Node.js Stream Dreams

Stream
Allie Jones
Allie Jones

One of the best parts of Node.js is non-blocking asynchronous i/o event handling; but what does that really mean?

I/o or input/output is the communication from one system to another. We want applications to perform tasks simultaneously, yet remain responsive to user interaction. We can utilize Node.js to make that happen. Node.js closes the event loop to execute requests without waiting or getting "blocked" for a returned response. Node.js does this by utilizing its V8 engine and its LIBUV abstraction layer to build a high number of requests that operate on a single thread.

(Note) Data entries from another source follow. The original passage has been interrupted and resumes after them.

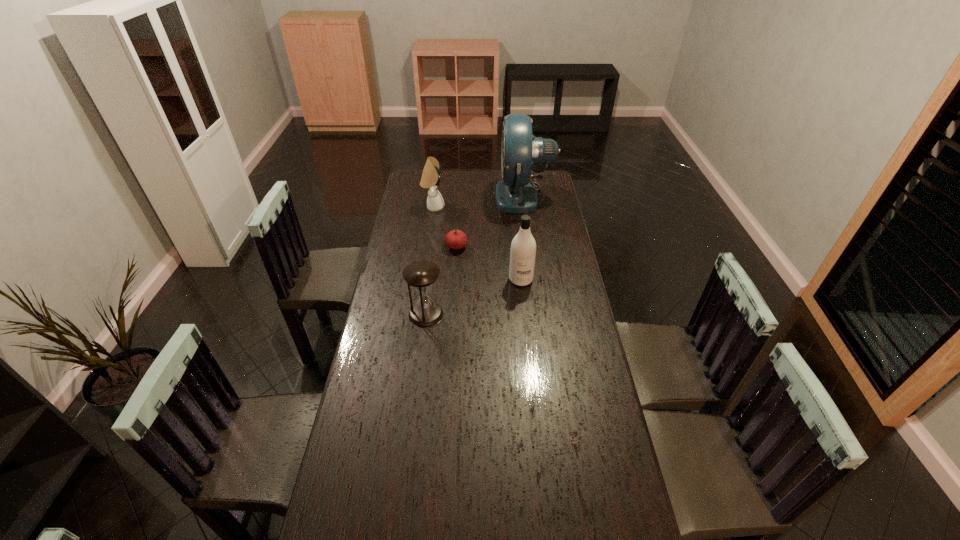 You are a GUI agent. You are given a task and a screenshot of the screen. Output one action in this format:
    pyautogui.click(x=<x>, y=<y>)
    Task: Click on the vacant space that satisfies the following two spatial constraints: 1. in front of the tallest object to blow air; 2. on the front-facing side of the second nearest object
    
    Given the screenshot: What is the action you would take?
    pyautogui.click(x=536, y=279)

Find the location of a particular element. The width and height of the screenshot is (960, 540). vacant area that satisfies the following two spatial constraints: 1. at the front face of the tomato; 2. on the right side of the doll is located at coordinates (427, 247).

You are a GUI agent. You are given a task and a screenshot of the screen. Output one action in this format:
    pyautogui.click(x=<x>, y=<y>)
    Task: Click on the free space that satisfies the following two spatial constraints: 1. in front of the tallest object to blow air; 2. on the front-facing side of the fourth farthest object
    The image size is (960, 540).
    Given the screenshot: What is the action you would take?
    pyautogui.click(x=536, y=279) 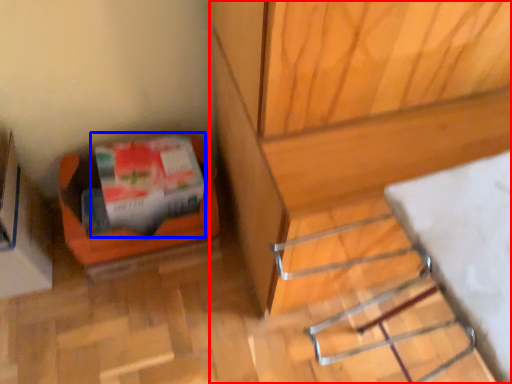 Question: Among these objects, which one is farthest to the camera, furniture (highlighted by a red box) or wrapping paper (highlighted by a blue box)?

Choices:
 (A) furniture
 (B) wrapping paper

Answer: (B) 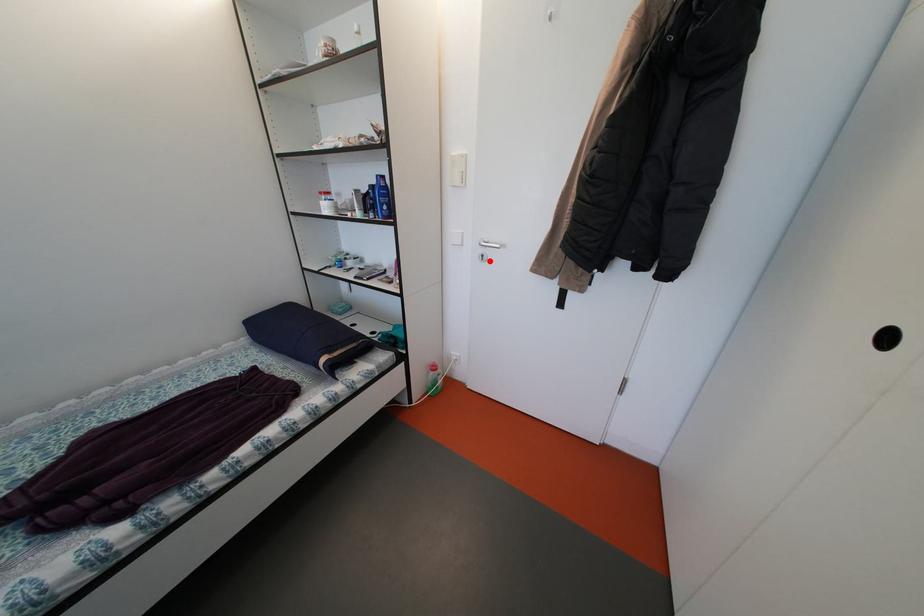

A thread is a block of code that runs asynchronously to another block of code, either by running in parallel on a separate processor or by using a scheduler. What makes it a thread is that it doesn't need to wait for other threads to complete. A program can call a request, and move on to the next request before the first request returns a response. This is similar to being at a restaurant; you can order food while other guests order their food at the same time. The second guest does not have to wait for guest one to get food (response) before making an order (request). This dining experience would be asynchronous in nature.

Synchronous event handling occurs in a sequential manner. Traditional synchronous web services must open a thread for each event. Then the service must wait for all processes to finish before continuing. Larger applications can have multiple threads, but each one is still bound to a sequential order of execution. This is similar to being at a deli and waiting in line to order. You are "blocked" from ordering (request) until the person in front of you recieves their food (response). This sequential order of events is synchronous in nature.

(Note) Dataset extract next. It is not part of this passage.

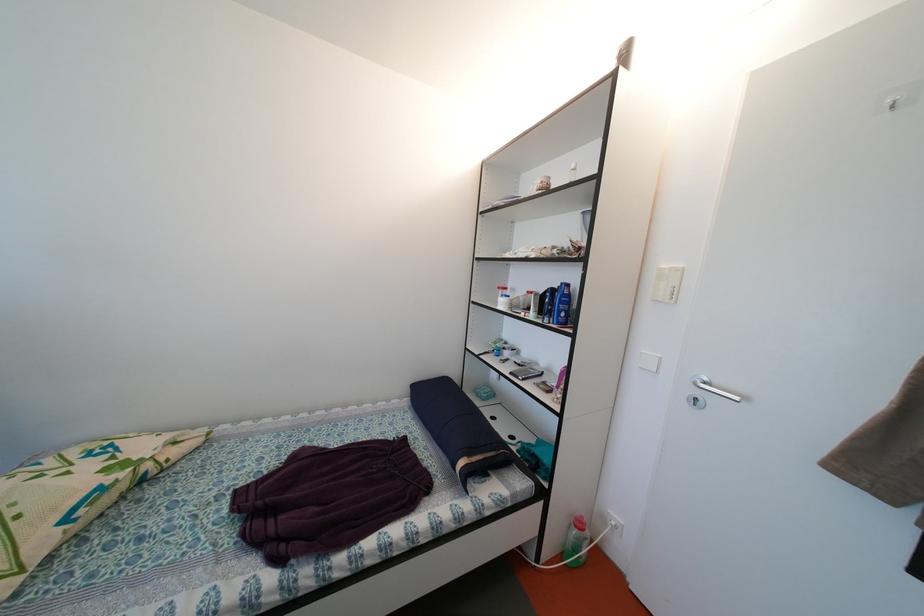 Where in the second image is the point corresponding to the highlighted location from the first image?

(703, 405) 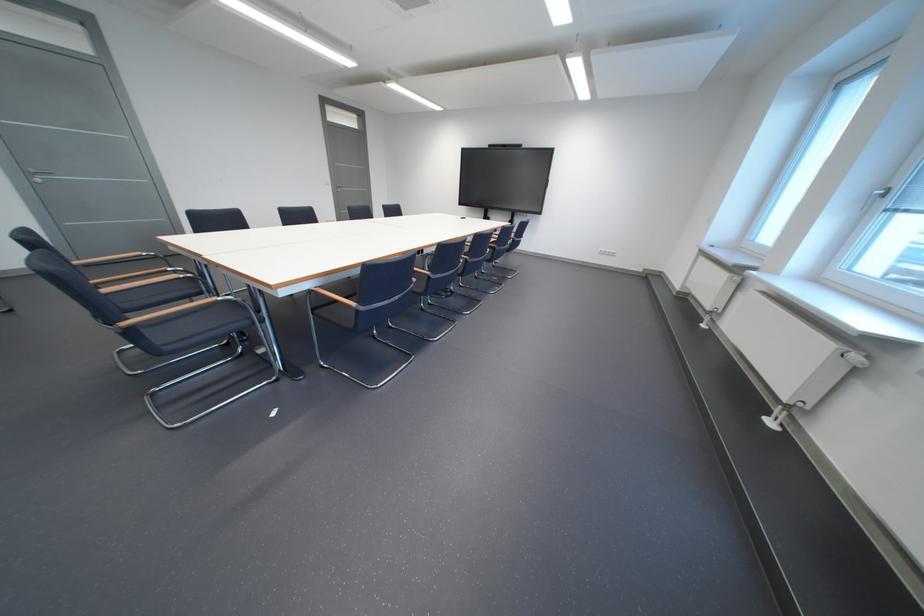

The ability to execute requests asynchronously, without waiting for the first request response, is what makes Node.js so fast and scalable and makes it ideal for handling inbound and outbound tasks (i/o).

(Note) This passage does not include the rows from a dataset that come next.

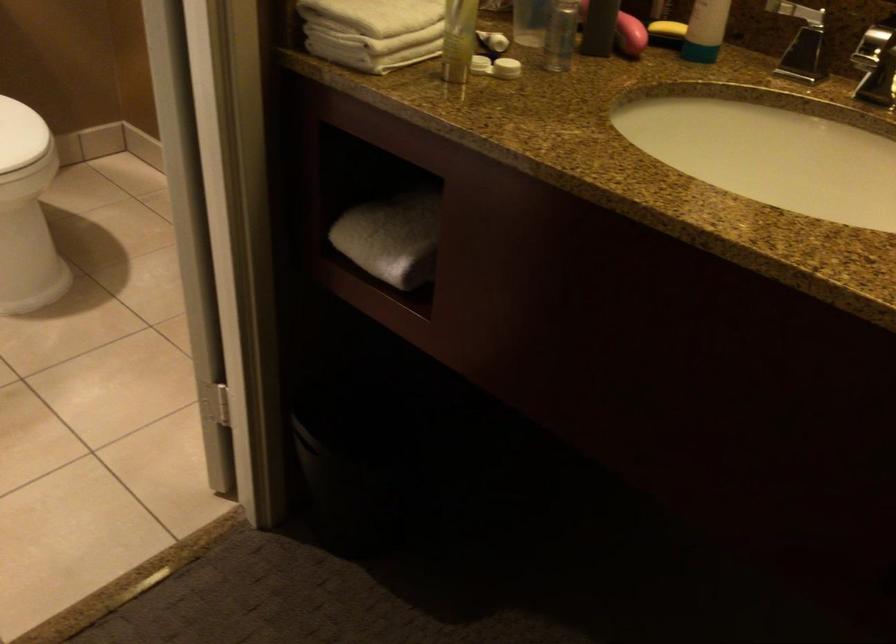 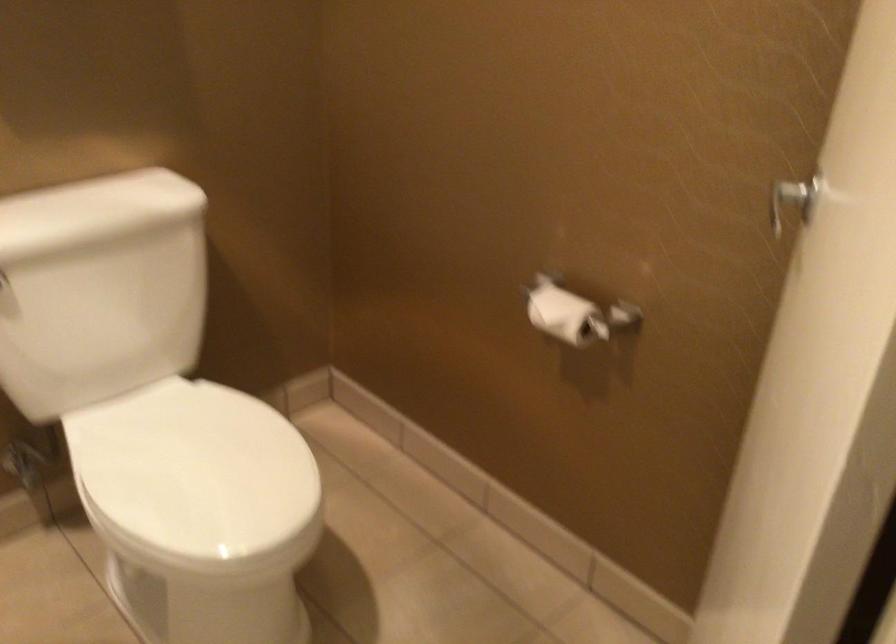 Question: The images are taken continuously from a first-person perspective. In which direction is your viewpoint rotating?

Choices:
 (A) Left
 (B) Right
 (C) Up
 (D) Down

Answer: (C)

For example, let's say we want to take a large file (input) and serve it to users (output). We have a large text file about Tyrannosaurus Rex that we want to read. We could use the fs.readfile() to read through this file like so:

var fs = require('fs');
fs.readFile("./trex.txt", "UTF-8", function (err, trex) {
  console.log(`File Read ${trex.length}`);
});
console.log(" Reading File.");

When we run this file with node trex-readFile.js it returns:

Reading File.
File Read 139440

We can see from the function above that it printed "Reading File" before the readFile() function finished executing. The console log was able to execute asynchronously as the fs.readFile() function was being executed.readFile() function finished executing.

The function readFile() uses a callback to return and log the length of my file. The problem with readFile() is that it won't invoke the callback until the entire file is read and buffered into memory.

This can cause problems when we are dealing with large amounts of data and/or high traffic. It would be better in most circumstances to avoid buffering data altogether and only generate the data when the consumer asks for it. A better way to handle this data transfer would be to use Node.js Streams.

Streams

The Node.js class stream lets you read data from a source or write data to a destination in a continuous fashion. This comes in handy when you are reading large data files. You can query, gzip and pipe large files into a new destination without having to buffer the file into memory.

The real beauty of streams is that we don’t have to buffer the entire request into memory all at once, a process that takes up time, space and bandwidth.

Some common uses of streams in Node.js are

  • http/TCP requests & responses
  • Reading and writing files
  • Compressing/decompressing files

For example, the HTTP server receives a request (a readable stream) and sends a response (writable stream). The fs module also lets us work with both readable and writable file streams.

In Node.js there are 3 types of streams:

  • Readable
  • Writable
  • Duplex/Transform (both readable and writable)

For the scope of this blog article, we'll discuss Readable and Writable streams.

Readable Streams

Readable streams let us read data from a source without having to buffer the whole file into memory. Readable streams emit data events each time they get a “chunk” of data and then emit end when they are finished.

The original implementation of streams was all about emitting events (push data in), whereas streams2 lets code read chunks at their own rate (pull data in). There is also a streams3 approach which lets you mix and match both approaches.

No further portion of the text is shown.